------ MATERIAL PROVIDED
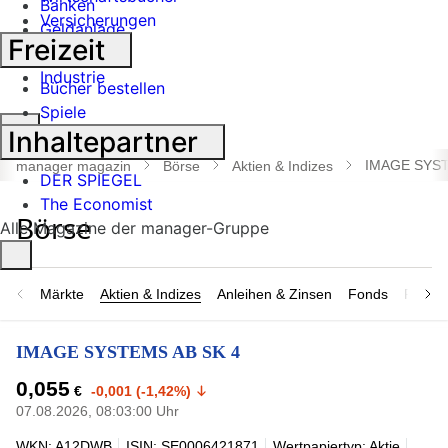
Banken
Versicherungen
Geldanlage
Freizeit
Börse
Industrie
Bücher bestellen
Spiele
Suche
Inhaltepartner
öffnen
IMAGE SYST
manager magazin
Börse
Aktien & Indizes
DER SPIEGEL
The Economist
Alle Magazine der manager-Gruppe
Märkte
Aktien & Indizes
Anleihen & Zinsen
Fonds
Rohsto
IMAGE SYSTEMS AB SK 4
0,055
€
-0,001 (-1,42%)
07.08.2026, 08:03:00 Uhr
WKN: A12DWB
ISIN: SE0006421871
Wertpapiertyp: Aktie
------------
• [EXERCISE DETAILS]
Return every line from the one holding "Anleihen & Zinsen" through the end of the data, exactly as it appears, with both ends kept and nothing else.

• [ANSWER SECTION]
Anleihen & Zinsen
Fonds
Rohsto
IMAGE SYSTEMS AB SK 4
0,055
€
-0,001 (-1,42%)
07.08.2026, 08:03:00 Uhr
WKN: A12DWB
ISIN: SE0006421871
Wertpapiertyp: Aktie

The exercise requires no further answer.